** Data in this exercise follows **

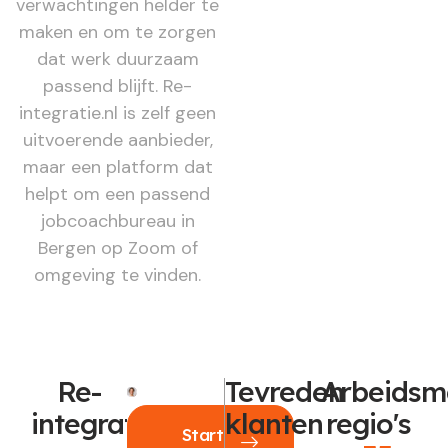
verwachtingen helder te
maken en om te zorgen
dat werk duurzaam
passend blijft. Re-
integratie.nl is zelf geen
uitvoerende aanbieder,
maar een platform dat
helpt om een passend
jobcoachbureau in
Bergen op Zoom of
omgeving te vinden.
Re-
Tevreden
Arbeidsm
integratie
klanten
regio's
Start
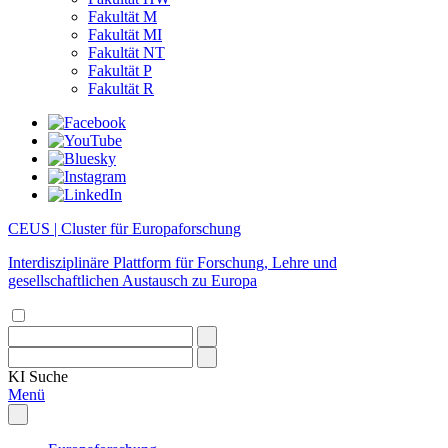
Fakultät M
Fakultät MI
Fakultät NT
Fakultät P
Fakultät R
CEUS | Cluster für Europaforschung
Interdisziplinäre Plattform für Forschung, Lehre und
gesellschaftlichen Austausch zu Europa
KI
Suche
Menü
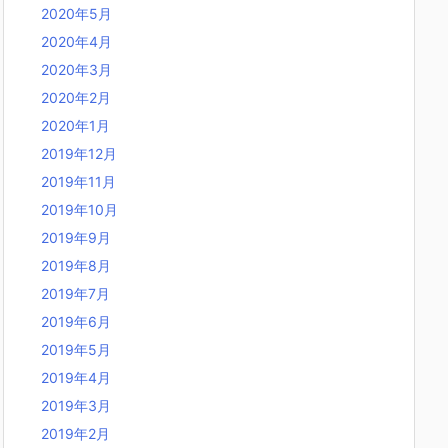
2020年5月
2020年4月
2020年3月
2020年2月
2020年1月
2019年12月
2019年11月
2019年10月
2019年9月
2019年8月
2019年7月
2019年6月
2019年5月
2019年4月
2019年3月
2019年2月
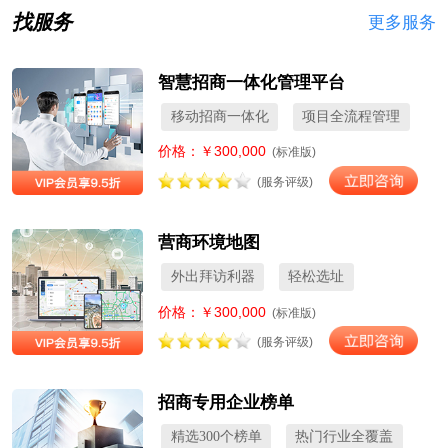
找服务
更多服务
智慧招商一体化管理平台
移动招商一体化
项目全流程管理
价格：￥300,000
(标准版)
(服务评级)
营商环境地图
外出拜访利器
轻松选址
价格：￥300,000
(标准版)
(服务评级)
招商专用企业榜单
精选300个榜单
热门行业全覆盖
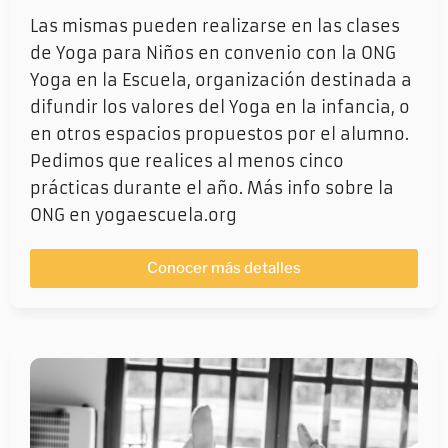
Las mismas pueden realizarse en las clases
de Yoga para Niños en convenio con la ONG
Yoga en la Escuela, organización destinada a
difundir los valores del Yoga en la infancia, o
en otros espacios propuestos por el alumno.
Pedimos que realices al menos cinco
prácticas durante el año. Más info sobre la
ONG en yogaescuela.org
Conocer más detalles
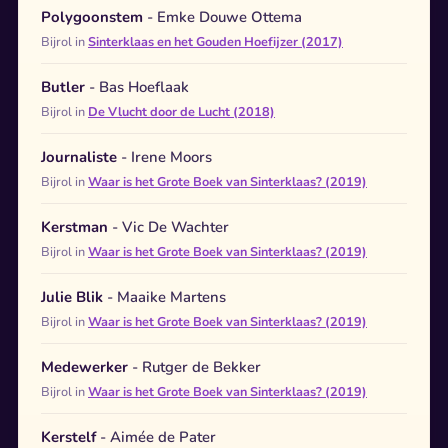
Polygoonstem
- Emke Douwe Ottema
Bijrol in
Sinterklaas en het Gouden Hoefijzer (2017)
Butler
- Bas Hoeflaak
Bijrol in
De Vlucht door de Lucht (2018)
Journaliste
- Irene Moors
Bijrol in
Waar is het Grote Boek van Sinterklaas? (2019)
Kerstman
- Vic De Wachter
Bijrol in
Waar is het Grote Boek van Sinterklaas? (2019)
Julie Blik
- Maaike Martens
Bijrol in
Waar is het Grote Boek van Sinterklaas? (2019)
Medewerker
- Rutger de Bekker
Bijrol in
Waar is het Grote Boek van Sinterklaas? (2019)
Kerstelf
- Aimée de Pater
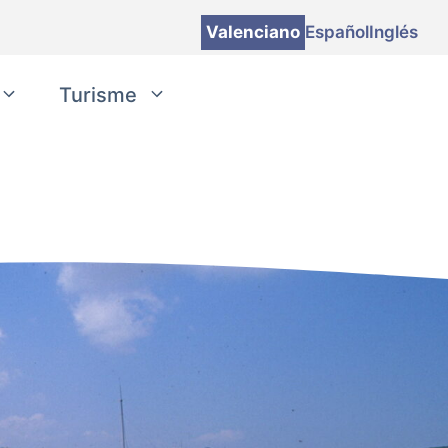
Valenciano
Español
Inglés
Turisme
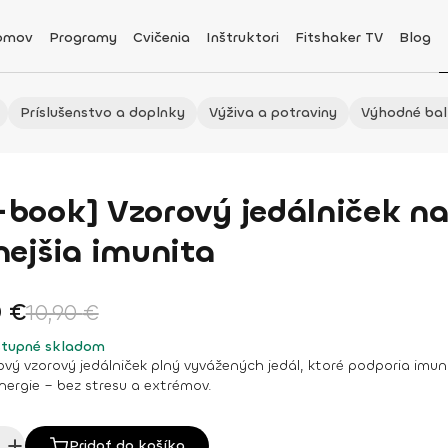
omov
Programy
Cvičenia
Inštruktori
Fitshaker TV
Blog
Príslušenstvo a doplnky
Výživa a potraviny
Výhodné bal
-book] Vzorový jedálniček na 
lnejšia imunita
0
€
10,90
€
tupné skladom
vý vzorový jedálniček plný vyvážených jedál, ktoré podporia imunit
nergie – bez stresu a extrémov.
Pridať do košíka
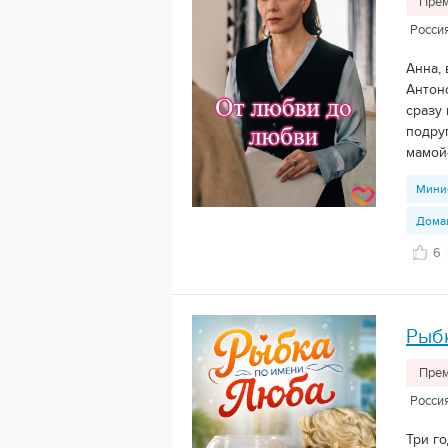
Прем
Росси
Анна,
Антон
сразу
подруг
мамой-
Мини
Дома
6
Рыб
Прем
Росси
Три г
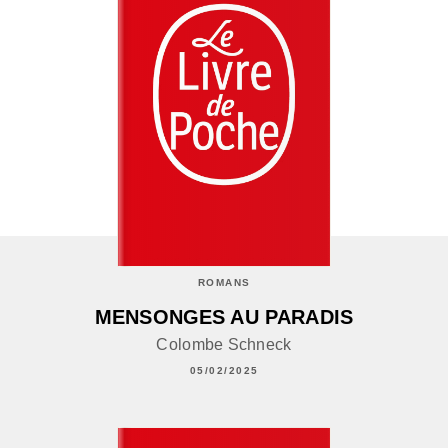
ROMANS
MENSONGES AU PARADIS
Colombe Schneck
05/02/2025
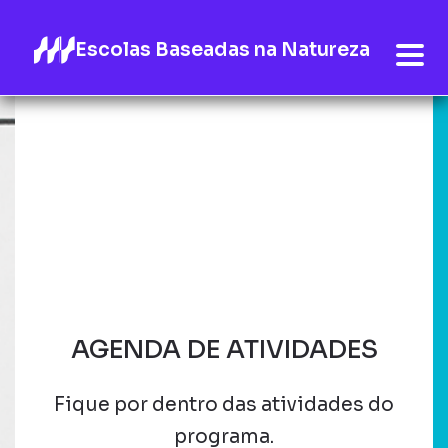
Escolas Baseadas na Natureza
AGENDA DE ATIVIDADES
Fique por dentro das atividades do
programa.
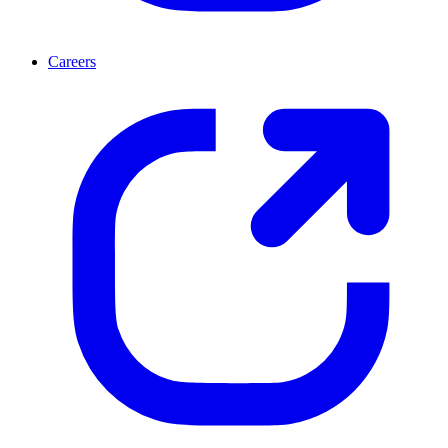
Careers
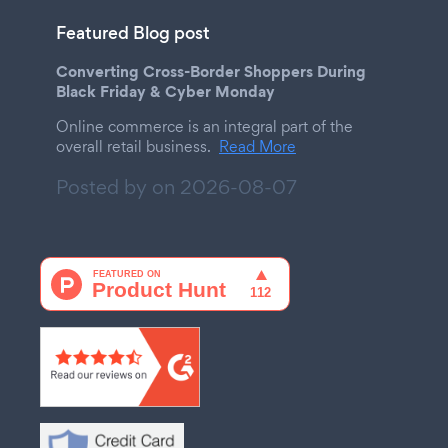
Featured Blog post
Converting Cross-Border Shoppers During
Black Friday & Cyber Monday
Online commerce is an integral part of the
overall retail business.
Read More
Posted by on
2026-08-07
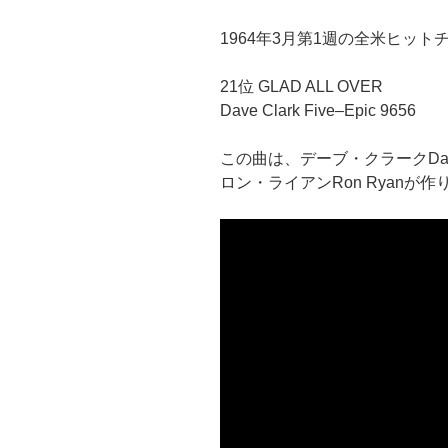
1964年3月第1週の全米ヒット
21位 GLAD ALL OVER
Dave Clark Five–Epic 9656
この曲は、デーブ・クラークDave 
ロン・ライアンRon Ryanが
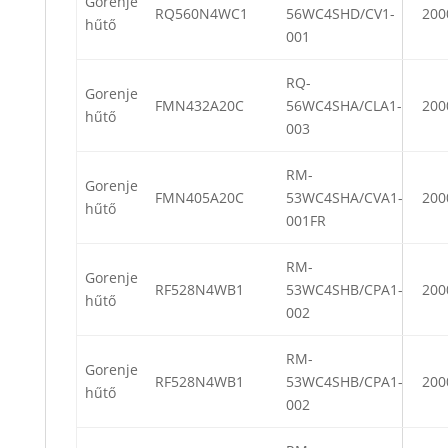
Gorenje
RQ560N4WC1
56WC4SHD/CV1-
200
hűtő
001
RQ-
Gorenje
FMN432A20C
56WC4SHA/CLA1-
200
hűtő
003
RM-
Gorenje
FMN405A20C
53WC4SHA/CVA1-
200
hűtő
001FR
RM-
Gorenje
RF528N4WB1
53WC4SHB/CPA1-
200
hűtő
002
RM-
Gorenje
RF528N4WB1
53WC4SHB/CPA1-
200
hűtő
002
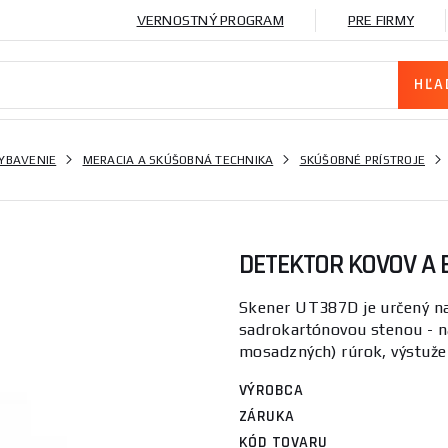
VERNOSTNÝ PROGRAM
PRE FIRMY
VYBAVENIE
MERACIA A SKÚŠOBNÁ TECHNIKA
SKÚŠOBNÉ PRÍSTROJE
DETEKTOR KOVOV A E
Skener UT387D je určený na
sadrokartónovou stenou - n
mosadzných) rúrok, výstuže 
VÝROBCA
ZÁRUKA
KÓD TOVARU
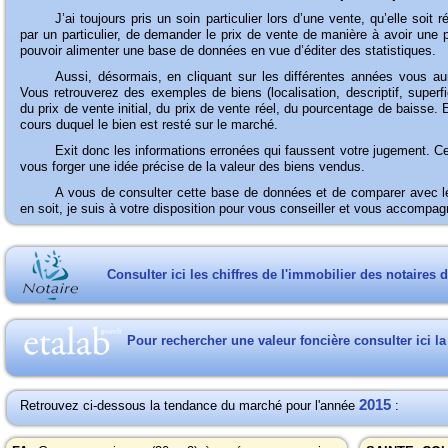
J’ai
toujours pris un soin particulier lors d’une vente, qu’elle soit
par un particulier, de demander le prix de vente de manière à avoir une
pouvoir alimenter une base de données en vue d’éditer des statistiques.
Aussi,
désormais, en cliquant sur les différentes années vous au
Vous retrouverez des exemples de biens (localisation, descriptif, supe
du prix de vente initial, du prix de vente réel, du pourcentage de baisse.
cours duquel le bien est resté sur le marché.
Exit
donc les informations erronées qui faussent votre jugement. 
vous forger une idée précise de la valeur des biens vendus.
A
vous de consulter cette base de données et de comparer avec le
en soit, je suis à votre disposition pour vous conseiller et vous accomp
Consulter ici les chiffres de l'immobilier des notaires 
Pour rechercher une valeur foncière consulter ici l
2015
Retrouvez ci-dessous la tendance du marché pour l'année
:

** End of Data in this exercise **

» **What to produce**
Give back each entry verbatim but drop its pictures.

» **Response to this exercise**
verwachtingen helder te
maken en om te zorgen
dat werk duurzaam
passend blijft. Re-
integratie.nl is zelf geen
uitvoerende aanbieder,
maar een platform dat
helpt om een passend
jobcoachbureau in
Bergen op Zoom of
omgeving te vinden.
Re-
Tevreden
Arbeidsm
integratie
klanten
regio's
Start
Fakultät M
Fakultät MI
Fakultät NT
Fakultät P
Fakultät R
CEUS | Cluster für Europaforschung
Interdisziplinäre Plattform für Forschung, Lehre und
gesellschaftlichen Austausch zu Europa
KI
Suche
Menü
2020年5月
2020年4月
2020年3月
2020年2月
2020年1月
2019年12月
2019年11月
2019年10月
2019年9月
2019年8月
2019年7月
2019年6月
2019年5月
2019年4月
2019年3月
2019年2月
找服务
更多服务
智慧招商一体化管理平台
移动招商一体化
项目全流程管理
价格：￥300,000
(标准版)
(服务评级)
营商环境地图
外出拜访利器
轻松选址
价格：￥300,000
(标准版)
(服务评级)
招商专用企业榜单
精选300个榜单
热门行业全覆盖
Las mismas pueden realizarse en las clases
de Yoga para Niños en convenio con la ONG
Yoga en la Escuela, organización destinada a
difundir los valores del Yoga en la infancia, o
en otros espacios propuestos por el alumno.
Pedimos que realices al menos cinco
prácticas durante el año. Más info sobre la
ONG en yogaescuela.org
Conocer más detalles
Polygoonstem
- Emke Douwe Ottema
Bijrol in
Sinterklaas en het Gouden Hoefijzer (2017)
Butler
- Bas Hoeflaak
Bijrol in
De Vlucht door de Lucht (2018)
Journaliste
- Irene Moors
Bijrol in
Waar is het Grote Boek van Sinterklaas? (2019)
Kerstman
- Vic De Wachter
Bijrol in
Waar is het Grote Boek van Sinterklaas? (2019)
Julie Blik
- Maaike Martens
Bijrol in
Waar is het Grote Boek van Sinterklaas? (2019)
Medewerker
- Rutger de Bekker
Bijrol in
Waar is het Grote Boek van Sinterklaas? (2019)
Kerstelf
- Aimée de Pater
Valenciano
Español
Inglés
Turisme
omov
Programy
Cvičenia
Inštruktori
Fitshaker TV
Blog
Príslušenstvo a doplnky
Výživa a potraviny
Výhodné bal
-book] Vzorový jedálniček na 
lnejšia imunita
0
€
10,90
€
tupné skladom
vý vzorový jedálniček plný vyvážených jedál, ktoré podporia imunit
nergie – bez stresu a extrémov.
Pridať do košíka
Прем
Росси
Анна,
Антон
сразу
подруг
мамой-
Мини
Дома
6
Рыб
Прем
Росси
Три г
ROMANS
MENSONGES AU PARADIS
Colombe Schneck
05/02/2025
Escolas Baseadas na Natureza
AGENDA DE ATIVIDADES
Fique por dentro das atividades do
programa.
Careers
Featured Blog post
Converting Cross-Border Shoppers During
Black Friday & Cyber Monday
Online commerce is an integral part of the
overall retail business.
Read More
Posted by on
2026-08-07
1964年3月第1週の全米ヒット
21位 GLAD ALL OVER
Dave Clark Five–Epic 9656
この曲は、デーブ・クラークDave 
ロン・ライアンRon Ryanが
Gorenje
RQ560N4WC1
56WC4SHD/CV1-
200
hűtő
001
RQ-
Gorenje
FMN432A20C
56WC4SHA/CLA1-
200
hűtő
003
RM-
Gorenje
FMN405A20C
53WC4SHA/CVA1-
200
hűtő
001FR
RM-
Gorenje
RF528N4WB1
53WC4SHB/CPA1-
200
hűtő
002
RM-
Gorenje
RF528N4WB1
53WC4SHB/CPA1-
200
hűtő
002
VERNOSTNÝ PROGRAM
PRE FIRMY
VYBAVENIE
MERACIA A SKÚŠOBNÁ TECHNIKA
SKÚŠOBNÉ PRÍSTROJE
DETEKTOR KOVOV A E
Skener UT387D je určený na
sadrokartónovou stenou - n
mosadzných) rúrok, výstuže 
VÝROBCA
ZÁRUKA
KÓD TOVARU
J’ai
toujours pris un soin particulier lors d’une vente, qu’elle soit
par un particulier, de demander le prix de vente de manière à avoir une
pouvoir alimenter une base de données en vue d’éditer des statistiques.
Aussi,
désormais, en cliquant sur les différentes années vous au
Vous retrouverez des exemples de biens (localisation, descriptif, supe
du prix de vente initial, du prix de vente réel, du pourcentage de baisse.
cours duquel le bien est resté sur le marché.
Exit
donc les informations erronées qui faussent votre jugement. 
vous forger une idée précise de la valeur des biens vendus.
A
vous de consulter cette base de données et de comparer avec le
en soit, je suis à votre disposition pour vous conseiller et vous accomp
Consulter ici les chiffres de l'immobilier des notaires 
Pour rechercher une valeur foncière consulter ici l
2015
Retrouvez ci-dessous la tendance du marché pour l'année
:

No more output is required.